Babcock v. Mann

Mahoney, P. J.

Appeal from an order of the Supreme Court (Williams, J.), entered August 18, 1989 in Sullivan County, which, inter alia, granted defendant Robert Scheinman’s motion to amend his answer.

Plaintiff Glen Babcock (hereinafter plaintiff) was injured on June 1, 1987 when, during the course of his employment for Griff Petroleum, an excavation ditch collapsed causing him to fall. In August 1987, he commenced this action, with his wife’s derivative claim, alleging negligence and violations of Labor Law §§200 and 241 (6). He alleged that defendant Robert Scheinman was a contractor on the job, but this allegation was denied by Scheinman. At examinations before trial in October 1988, Scheinman and defendant Steven Pavlak gave testimony which Scheinman claims supports his position that he and plaintiff were coemployees of Griff Petroleum so that the exclusivity provision of Workers’ Compensation Law § 29 (6) protects him from suit. In June 1989, Scheinman moved to amend his answer to assert this protection as an affirmative defense. Over plaintiff’s objection, Supreme Court granted this motion. Plaintiff appeals.

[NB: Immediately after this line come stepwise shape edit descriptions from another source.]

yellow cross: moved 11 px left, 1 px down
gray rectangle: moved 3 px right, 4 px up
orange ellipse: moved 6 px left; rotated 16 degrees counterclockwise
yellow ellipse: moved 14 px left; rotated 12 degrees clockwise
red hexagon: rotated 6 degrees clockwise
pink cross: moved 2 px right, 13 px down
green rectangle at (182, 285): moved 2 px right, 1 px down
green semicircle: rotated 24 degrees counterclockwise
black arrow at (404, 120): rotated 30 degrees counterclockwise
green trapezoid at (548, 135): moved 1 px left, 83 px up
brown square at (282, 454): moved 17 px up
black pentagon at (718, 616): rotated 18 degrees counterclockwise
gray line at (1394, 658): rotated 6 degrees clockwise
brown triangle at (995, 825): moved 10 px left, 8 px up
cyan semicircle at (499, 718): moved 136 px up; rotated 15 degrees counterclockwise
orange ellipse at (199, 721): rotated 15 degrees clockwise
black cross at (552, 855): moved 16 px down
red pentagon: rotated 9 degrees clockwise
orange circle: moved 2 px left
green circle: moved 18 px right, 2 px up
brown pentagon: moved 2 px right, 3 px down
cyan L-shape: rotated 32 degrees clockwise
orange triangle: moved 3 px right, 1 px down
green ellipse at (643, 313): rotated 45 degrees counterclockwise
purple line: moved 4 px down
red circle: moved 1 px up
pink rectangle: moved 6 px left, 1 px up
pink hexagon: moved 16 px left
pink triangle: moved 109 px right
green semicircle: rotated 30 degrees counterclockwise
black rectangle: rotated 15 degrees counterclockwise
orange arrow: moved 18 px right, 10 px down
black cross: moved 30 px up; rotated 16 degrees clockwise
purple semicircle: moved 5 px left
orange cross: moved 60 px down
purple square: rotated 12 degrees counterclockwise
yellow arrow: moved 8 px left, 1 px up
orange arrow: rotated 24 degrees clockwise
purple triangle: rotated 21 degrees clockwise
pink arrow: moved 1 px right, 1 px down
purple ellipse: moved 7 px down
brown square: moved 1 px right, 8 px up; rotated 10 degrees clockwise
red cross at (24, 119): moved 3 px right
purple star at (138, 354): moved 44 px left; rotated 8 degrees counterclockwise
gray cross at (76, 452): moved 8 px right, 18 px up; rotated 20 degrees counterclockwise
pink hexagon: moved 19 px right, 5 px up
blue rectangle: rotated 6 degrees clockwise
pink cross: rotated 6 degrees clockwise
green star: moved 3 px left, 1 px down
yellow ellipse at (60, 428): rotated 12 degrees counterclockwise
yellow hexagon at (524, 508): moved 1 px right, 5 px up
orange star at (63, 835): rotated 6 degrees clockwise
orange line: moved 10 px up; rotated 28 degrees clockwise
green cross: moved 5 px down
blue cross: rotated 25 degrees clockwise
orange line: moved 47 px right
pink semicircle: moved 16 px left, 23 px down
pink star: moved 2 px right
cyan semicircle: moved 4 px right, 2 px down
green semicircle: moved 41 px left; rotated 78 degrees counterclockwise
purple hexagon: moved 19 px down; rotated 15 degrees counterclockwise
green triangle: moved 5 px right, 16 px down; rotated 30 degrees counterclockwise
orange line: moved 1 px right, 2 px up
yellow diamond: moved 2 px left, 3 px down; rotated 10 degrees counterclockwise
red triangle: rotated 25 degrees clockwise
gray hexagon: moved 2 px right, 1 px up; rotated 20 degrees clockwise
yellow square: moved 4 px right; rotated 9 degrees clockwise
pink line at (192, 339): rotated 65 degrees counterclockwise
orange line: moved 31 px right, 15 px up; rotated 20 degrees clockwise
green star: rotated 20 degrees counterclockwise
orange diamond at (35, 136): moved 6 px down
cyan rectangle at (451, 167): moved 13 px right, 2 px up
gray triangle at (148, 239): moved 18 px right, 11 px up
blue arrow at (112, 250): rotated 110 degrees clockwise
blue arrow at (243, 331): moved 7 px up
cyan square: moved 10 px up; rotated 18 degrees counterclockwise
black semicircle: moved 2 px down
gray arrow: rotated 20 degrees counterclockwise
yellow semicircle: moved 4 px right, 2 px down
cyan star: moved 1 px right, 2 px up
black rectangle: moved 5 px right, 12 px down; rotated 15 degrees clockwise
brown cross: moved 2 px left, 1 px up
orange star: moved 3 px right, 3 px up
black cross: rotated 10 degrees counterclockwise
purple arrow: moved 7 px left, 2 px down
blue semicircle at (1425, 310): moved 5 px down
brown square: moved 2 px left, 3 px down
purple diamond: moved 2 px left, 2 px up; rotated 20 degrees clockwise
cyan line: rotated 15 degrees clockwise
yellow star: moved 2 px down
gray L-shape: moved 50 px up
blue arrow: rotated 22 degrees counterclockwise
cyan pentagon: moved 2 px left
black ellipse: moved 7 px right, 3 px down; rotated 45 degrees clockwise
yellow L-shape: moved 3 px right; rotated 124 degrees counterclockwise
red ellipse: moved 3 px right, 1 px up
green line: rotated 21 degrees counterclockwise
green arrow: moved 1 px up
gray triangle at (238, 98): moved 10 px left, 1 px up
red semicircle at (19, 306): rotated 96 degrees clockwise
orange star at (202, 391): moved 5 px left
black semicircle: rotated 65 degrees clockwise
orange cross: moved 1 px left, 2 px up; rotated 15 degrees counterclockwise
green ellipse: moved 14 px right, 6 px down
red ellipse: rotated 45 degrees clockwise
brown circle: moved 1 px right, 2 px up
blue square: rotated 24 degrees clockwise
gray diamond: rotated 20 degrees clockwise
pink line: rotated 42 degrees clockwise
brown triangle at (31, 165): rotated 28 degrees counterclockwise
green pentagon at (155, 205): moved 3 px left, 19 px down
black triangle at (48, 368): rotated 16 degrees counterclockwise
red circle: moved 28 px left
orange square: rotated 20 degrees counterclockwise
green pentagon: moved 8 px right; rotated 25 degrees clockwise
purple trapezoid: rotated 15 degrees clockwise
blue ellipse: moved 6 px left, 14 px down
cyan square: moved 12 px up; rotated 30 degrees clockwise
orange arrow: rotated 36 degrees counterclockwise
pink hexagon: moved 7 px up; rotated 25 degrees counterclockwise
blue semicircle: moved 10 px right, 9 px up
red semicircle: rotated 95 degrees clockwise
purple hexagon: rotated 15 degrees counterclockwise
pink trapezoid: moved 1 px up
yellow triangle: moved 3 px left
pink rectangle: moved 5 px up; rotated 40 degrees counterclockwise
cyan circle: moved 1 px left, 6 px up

Leave to amend pleadings should be freely granted (see, CPLR 3025 [b]) and we usually do not interfere with a trial court’s broad discretion in deciding this matter (see, e.g., Podeszedlik v Mid-Hudson Civic Center, 162 AD2d 921). Although the motion to amend might have been made more promptly, we cannot deem Supreme Court’s decision allowing the amendment an abuse of discretion. Plaintiff was not prejudiced by any delay because Scheinman’s status was subject to dispute since the initial answer, denying Schein*573man’s role as a contractor, was served (see, supra). The absence of an affidavit by someone with personal knowledge of the facts to support Scheinman’s motion is not fatal since the motion was supported by an attorney’s affirmation annexing documentary evidence which can even support summary judgment motions (see, e.g., Olan v Farrell Lines, 64 NY2d 1092, 1093). Finally, plaintiff’s contention that Scheinman’s amendment is facially deficient does not warrant a contrary result. On this record, without more detailed information concerning Scheinman’s role in this matter, we cannot agree with plaintiff that there is no support for Scheinman’s position, although the precise nature of Scheinman’s role remains to be determined.

Order affirmed, without costs. Mahoney, P. J., Casey, Weiss, Yesawich, Jr., and Mercure, JJ., concur.